On 25 November 2015 Chronicle entered closed beta, and it was released on Steam on 26 May 2016. On 8 May 2018, it was announced that the game would be removed due to "multiple technical issues" combined with a dwindling player base. The servers for the game remained running until 6 August 2018.

====RuneScape: Dragonwilds====

A cooperative survival game titled RuneScape: Dragonwilds was released via Steam's early access in April 2025.

===Published===

====War of Legends====

War of Legends was an MMORTS set in a world of ancient Chinese mythology, which was released on 19 January 2010. It was Jagex's first MMORTS, the company's first externally developed game, the first game published by Jagex not to be written in Java, and the company's first microtransactional game. The game was shut down on 22 December 2014, and on 29 January 2015 Jagex announced that the game would not come back online due to security issues that could not be resolved by the external development studio.

====Planetarion====

Since 26 July 2010, Jagex has owned the rights to the online space warfare game, Planetarion. Although Jagex initially intended to develop the game further themselves, in 2013 they licensed the IP to a third party developer. Planetarion has been online since 2000 and has a loyal player base.

====Herotopia====

On 10 May 2011 Jagex announced that it was working with the New York-based children's media company Herotainment to publish a new browser-based game called Herotopia, which was released on 25 May. According to Jagex the game will be a "virtual world which provides kids with a fun and enjoyable experience they can make their own." The game is now closed.

====Ace of Spades====

On 1 November 2012 it was announced that Jagex would publish the sandbox game Ace of Spades. The game was released on Steam on 12 December 2012. The game's servers were shut down on 6 March 2019.

====Space Punks====
On 1 July 2021, Jagex announced it was publishing a loot shooter called Space Punks, developed by games studio Flying Wild Hog. It launched in early access on the Epic Games Store on the 14 July.

====Melvor Idle====
On 21 October 2021, Jagex announced it was publishing a Runescape-inspired idle game called Melvor Idle. The game is being developed in partnership with its previous solo developer Brendan Malcolm, of Games By Malcs. It left early access a month prior to the partnership announcement.

====Mobile====
Jagex released its first mobile game, Bouncedown, for the iPhone and iPod Touch on 3 December 2009, followed by StarCannon on 15 April 2010, Miner Disturbance on 8 June 2010, and Undercroft on 23 September 2010.
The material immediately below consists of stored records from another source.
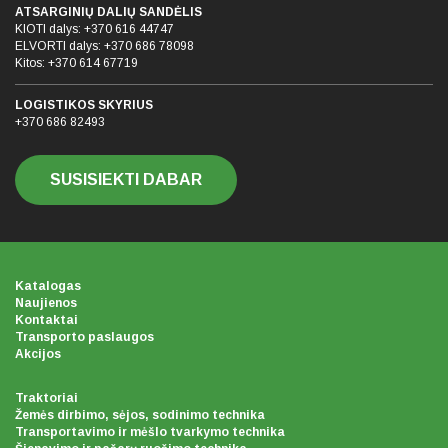
ATSARGINIŲ DALIŲ SANDĖLIS
KIOTI dalys:
+370 616 44747
ELVORTI dalys:
+370 686 78098
Kitos:
+370 614 67719
LOGISTIKOS SKYRIUS
+370 686 82493
SUSISIEKTI DABAR
Katalogas
Naujienos
Kontaktai
Transporto paslaugos
Akcijos
Traktoriai
Žemės dirbimo, sėjos, sodinimo technika
Transportavimo ir mėšlo tvarkymo technika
8Realms, the company's first HTML based game, was designed to work on the iPad. Mobile clients for Old School RuneScape and RuneScape released on 30 October 2018 and 17 June 2021, respectively.

===Cancelled games===

====Transformers Universe====

On 14 March 2011, Jagex announced a partnership with Hasbro to create a Transfomers Universe MMO based on the Transformers intellectual property that was due to launch in North America, Latin America, Europe, New Zealand and Australia in 2013. The game entered open beta on 4 July 2014, but it was announced on 16 December 2014 that the game would be cancelled and the beta shut down on 31 January 2015.

====Stellar Dawn====

Stellar Dawn was an upcoming browser-based sci-fi themed MMORPG under development by Jagex. Originally known as MechScape, the project was scrapped and renamed after it was decided that the completed project did not meet the standards of the original design brief. The project was overhauled and formally announced as Stellar Dawn on 14 July 2010 when Jagex released the official Stellar Dawn website. On 10 August 2010 the first official Stellar Dawn teaser was released. The game was slated for a 2011 launch, but in March 2012 Jagex announced that development had been paused in favour of Transformers Universe and RuneScape.

====RuneScape: Idle Adventures====
RuneScape: Idle Adventures was an idle game set in the RuneScape universe developed by Hyper Hippo Productions. A closed beta was opened on Steam on 23 April 2016, then was subsequently shutdown on 15 May 2017 due to lack of users.